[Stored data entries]
--------

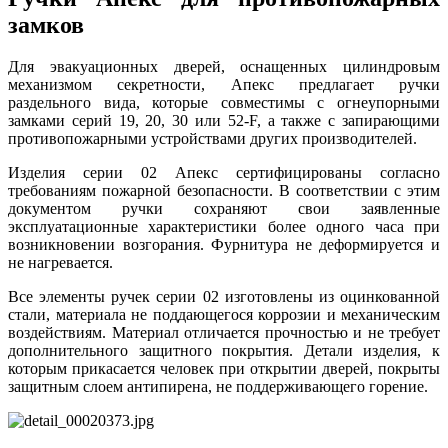
замков
Для эвакуационных дверей, оснащенных цилиндровым
механизмом секретности, Апекс предлагает ручки
раздельного вида, которые совместимы с огнеупорными
замками серий 19, 20, 30 или 52-F, а также с запирающими
противопожарными устройствами других производителей.
Изделия серии 02 Апекс сертифицированы согласно
требованиям пожарной безопасности. В соответствии с этим
документом ручки сохраняют свои заявленные
эксплуатационные характеристики более одного часа при
возникновении возгорания. Фурнитура не деформируется и
не нагревается.
Все элементы ручек серии 02 изготовлены из оцинкованной
стали, материала не поддающегося коррозии и механическим
воздействиям. Материал отличается прочностью и не требует
дополнительного защитного покрытия. Детали изделия, к
которым прикасается человек при открытии дверей, покрыты
защитным слоем антипирена, не поддерживающего горение.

--------

● **WHAT THE TASK ASKS**
If a line in the records includes the string "серии", copy it.

● **COMPLETED TASK**
Изделия серии 02 Апекс сертифицированы согласно
Все элементы ручек серии 02 изготовлены из оцинкованной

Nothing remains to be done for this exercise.